AIM OF THE TASK: An exact, complete copy of the entries below is required, minus any pictures.

DATA PROVIDED:
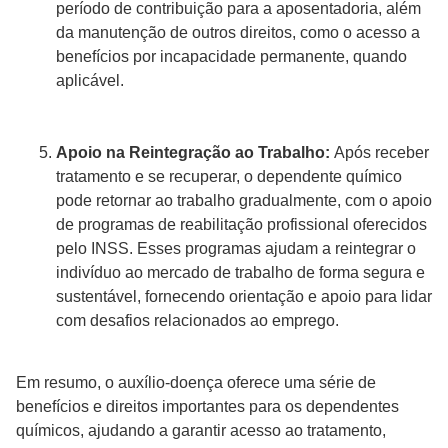
período de contribuição para a aposentadoria, além
da manutenção de outros direitos, como o acesso a
benefícios por incapacidade permanente, quando
aplicável.
Apoio na Reintegração ao Trabalho:
Após receber
tratamento e se recuperar, o dependente químico
pode retornar ao trabalho gradualmente, com o apoio
de programas de reabilitação profissional oferecidos
pelo INSS. Esses programas ajudam a reintegrar o
indivíduo ao mercado de trabalho de forma segura e
sustentável, fornecendo orientação e apoio para lidar
com desafios relacionados ao emprego.
Em resumo, o auxílio-doença oferece uma série de
benefícios e direitos importantes para os dependentes
químicos, ajudando a garantir acesso ao tratamento,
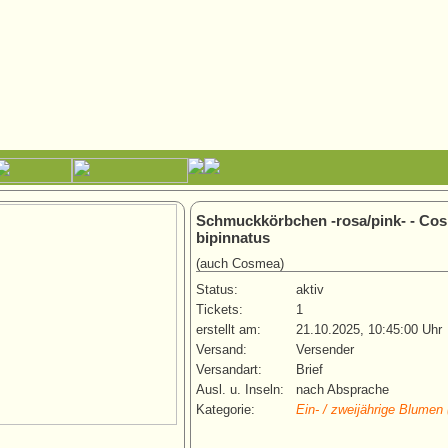
Schmuckkörbchen -rosa/pink- - Co
bipinnatus
(auch Cosmea)
Status:
aktiv
Tickets:
1
erstellt am:
21.10.2025, 10:45:00 Uhr
Versand:
Versender
Versandart:
Brief
Ausl. u. Inseln:
nach Absprache
Kategorie:
Ein- / zweijährige Blumen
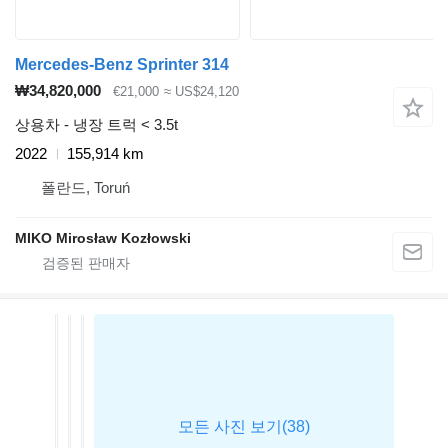
Mercedes-Benz Sprinter 314
₩34,820,000
€21,000
≈ US$24,120
상용차 - 냉장 트럭 < 3.5t
2022
155,914 km
폴란드, Toruń
MIKO Mirosław Kozłowski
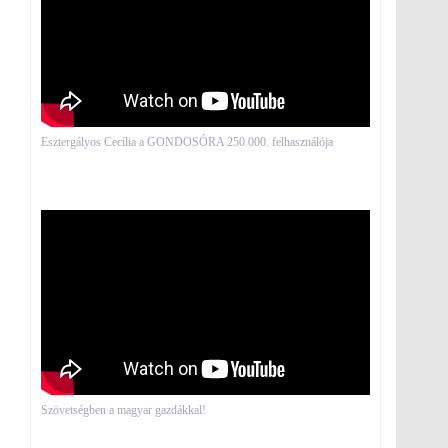
Esztergályos Cecília a GONDOSÓRA 250 000. felhasználója
Szövetségben a magyar gazdákkal!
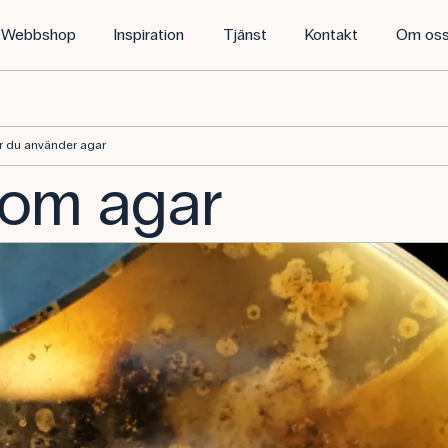
Webbshop
Inspiration
Tjänst
Kontakt
Om os
är du använder agar
a om agar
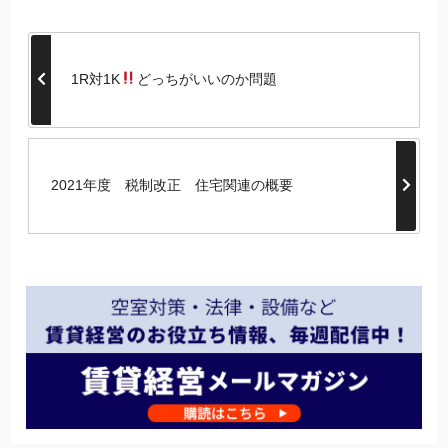
1R対1K
どっちがいいのか問題
2021年度 税制改正 住宅関連の概要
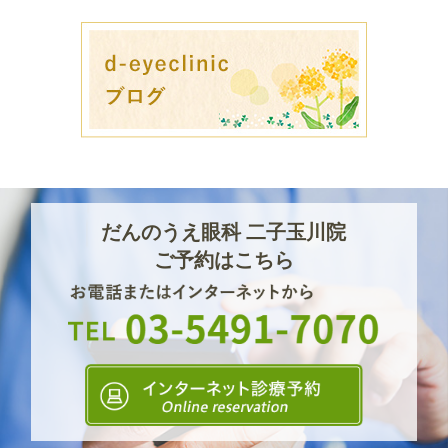
だんのうえ眼科 二子玉川院
ご予約はこちら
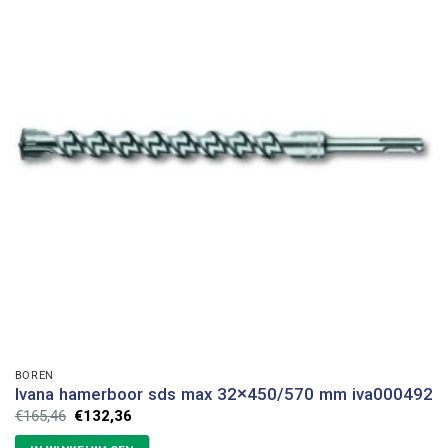
BOREN
Ivana hamerboor sds max 32×450/570 mm iva000492
Oorspronkelijke
Huidige
€
165,46
€
132,36
prijs
prijs
was:
is:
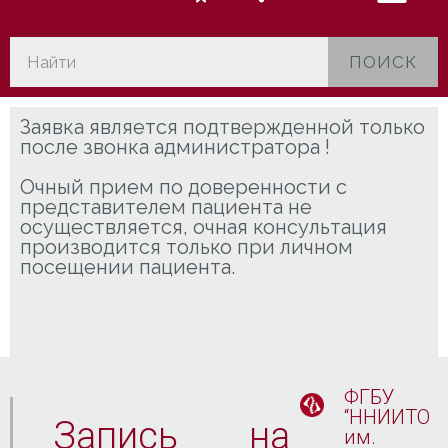
ПОИСК
Заявка является подтвержденной только
после звонка администратора !
Очный прием по доверенности с
представителем пациента не
осуществляется, очная консультация
производится только при личном
посещении пациента.
ФГБУ
“ННИИТО
Запись на
им.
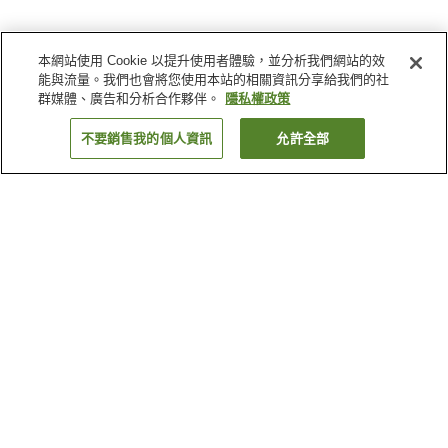
本網站使用 Cookie 以提升使用者體驗，並分析我們網站的效
能與流量。我們也會將您使用本站的相關資訊分享給我們的社
群媒體、廣告和分析合作夥伴。
隱私權政策
不要銷售我的個人資訊
允許全部
返回
1 間住宿
為何出現這些結果？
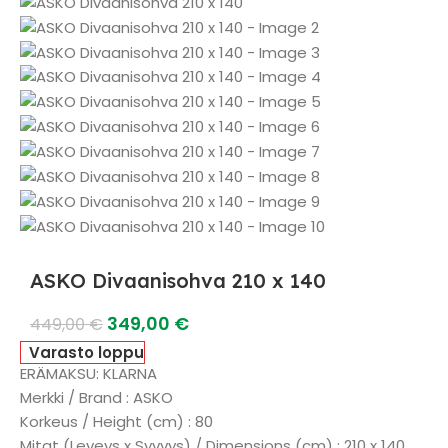
ASKO Divaanisohva 210 x 140
349,00
€
449,00
€
Varasto loppu
ERÄMAKSU: KLARNA
Merkki / Brand : ASKO
Korkeus / Height (cm) : 80
Mitat (Leveys x Syvvys) / Dimensions (cm) : 210 x 140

RESULT OF THE EXERCISE:
período de contribuição para a aposentadoria, além
da manutenção de outros direitos, como o acesso a
benefícios por incapacidade permanente, quando
aplicável.
Apoio na Reintegração ao Trabalho:
Após receber
tratamento e se recuperar, o dependente químico
pode retornar ao trabalho gradualmente, com o apoio
de programas de reabilitação profissional oferecidos
pelo INSS. Esses programas ajudam a reintegrar o
indivíduo ao mercado de trabalho de forma segura e
sustentável, fornecendo orientação e apoio para lidar
com desafios relacionados ao emprego.
Em resumo, o auxílio-doença oferece uma série de
benefícios e direitos importantes para os dependentes
químicos, ajudando a garantir acesso ao tratamento,
Schmuckkörbchen -rosa/pink- - Co
bipinnatus
(auch Cosmea)
Status:
aktiv
Tickets:
1
erstellt am:
21.10.2025, 10:45:00 Uhr
Versand:
Versender
Versandart:
Brief
Ausl. u. Inseln:
nach Absprache
Kategorie:
Ein- / zweijährige Blumen
Mercedes-Benz Sprinter 314
₩34,820,000
€21,000
≈ US$24,120
상용차 - 냉장 트럭 < 3.5t
2022
155,914 km
폴란드, Toruń
MIKO Mirosław Kozłowski
Esztergályos Cecília a GONDOSÓRA 250 000. felhasználója
Szövetségben a magyar gazdákkal!
Webbshop
Inspiration
Tjänst
Kontakt
Om os
är du använder agar
a om agar
1R対1K
どっちがいいのか問題
2021年度 税制改正 住宅関連の概要
だんのうえ眼科 二子玉川院
ご予約はこちら
BOREN
Ivana hamerboor sds max 32×450/570 mm iva000492
Oorspronkelijke
Huidige
€
165,46
€
132,36
prijs
prijs
was:
is:
ПОИСК
Заявка является подтвержденной только
после звонка администратора !
Очный прием по доверенности с
представителем пациента не
осуществляется, очная консультация
производится только при личном
посещении пациента.
ФГБУ
“ННИИТО
Запись на
им.
本網站使用 Cookie 以提升使用者體驗，並分析我們網站的效
能與流量。我們也會將您使用本站的相關資訊分享給我們的社
群媒體、廣告和分析合作夥伴。
隱私權政策
不要銷售我的個人資訊
允許全部
返回
1 間住宿
為何出現這些結果？
ASKO Divaanisohva 210 x 140
349,00
€
449,00
€
Varasto loppu
ERÄMAKSU: KLARNA
Merkki / Brand : ASKO
Korkeus / Height (cm) : 80
Mitat (Leveys x Syvvys) / Dimensions (cm) : 210 x 140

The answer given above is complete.